There are no easy answers, but growing our exporters through an updated export strategy, as the noble Lord, Lord Lansley, indicated, would be a very worthwhile objective for the Government. Even if we realised all the potential benefits in the new Japan agreement, we would still have a trade deficit with Japan. Our focus should be how we operationalise any of these agreements —the Minister and I agree strongly on this—to create an advantage.

I read a slightly worrying report in September in the Financial Times, where concern was expressed by Export Partners UK, which represents 41 trade associations. The article highlighted the fact that the trade show access programme funding has been cut as a result of the lack of physical trade shows, while other countries such as Italy, France and Brazil have given extra support to their exporters within the virtual world. I am sure that the Minister will not be able to answer straightaway but, if can he confirm the position on support for our exporters at this very difficult time, that would be very useful.

Before I conclude, I will respond as promised to the valid point made by the noble Baroness, Lady Noakes. She is absolutely right regarding the annual report. I had an inkling that she might mention, or question, the validity of putting in reports, and whether this ​would be overburdening the Civil Service; she has mentioned requests for certain reports in debates on previous groups. I looked again at the DIT annual report. There is certainly scope for it to be expanded, but this is very much a report about the DIT’s performance as a government department, its accountability, auditing and finance. It has sections on overall exports, investment and trade policy and global Britain. However it does not get to the nub of the point made correctly by the noble Lord, Lord Lansley, about how we operationalise our trade agreements, and the markets within the countries concerned, and where particular business support is necessary rather than looking at this in totality.

I thought that the Government would move ahead of what they had said they would have. This addresses the point made by the noble Baroness directly. On page 9 of the Command Paper of spring 2019, the Government said:

“We will … publish an Annual Trade Report.”

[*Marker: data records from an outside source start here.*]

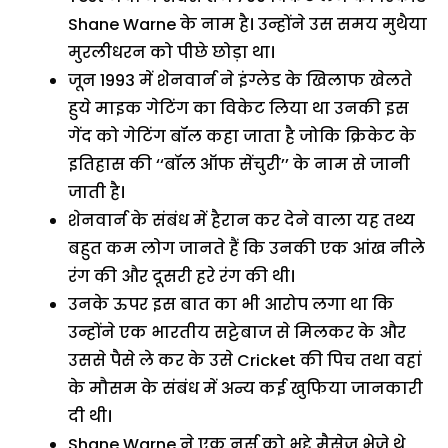
Shane Warne के नाम है। उन्होंने उस समय मुथैया
मुरलीधरन को पीछे छोड़ा था।
जून 1993 में शेेनवार्न ने इंग्लेड के खिलाफ खेलते
हुये माइक गेटिंग का विकेट लिया था उनकी इस
गेंद को गेटिंग बॉल कहा जाता है जोकि क्रिकेट के
इतिहास की ‘‘बॉल ऑफ सेंचुरी’’ के नाम से जानी
जाती है।
शेनवार्न के संबंध में हैरान कर देने वाला यह तथ्य
बहुत कम लोग जानते हैं कि उनकी एक आंख नीले
रंग की और दूसरी हरे रंग की थी।
उनके ऊपर इस बात का भी आरोप लगा था कि
उन्होंने एक भारतीय सट्टेबाज से मिलकर के और
उससे पैसे ले कर के उसे Cricket की पिच तथा वहां
के मौसम के संबंध में अन्य कई खुफिया जानकारी
दी थी।
Shane Warne ने एक नर्स को भद्दे मैसेज भेजे थे,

I believe the Government’s intention was that this would be an update on all negotiations, but they did not leave it at that. As far as I understand it, the Government committed in that Command Paper to an annual trade report. That would be very much in the spirit of this amendment. If it is still the intention—and if it were to highlight areas of the market and sector support for our exporters—we would be able to benefit from that.

Can the Minister clarify that it is indeed the Government’s intention to publish an annual trade report? If not, we may have to revisit this issue because it is important if we are to benefit, as the Government say we will, from our new trading environment. We must make sure that our businesses understand where and how significant the support is and, ultimately, how successful it is. We will not be able to stand alone when our competitors are moving apace. None of us want that because we all want the UK to prosper. I therefore hope that the Minister can give a positive response.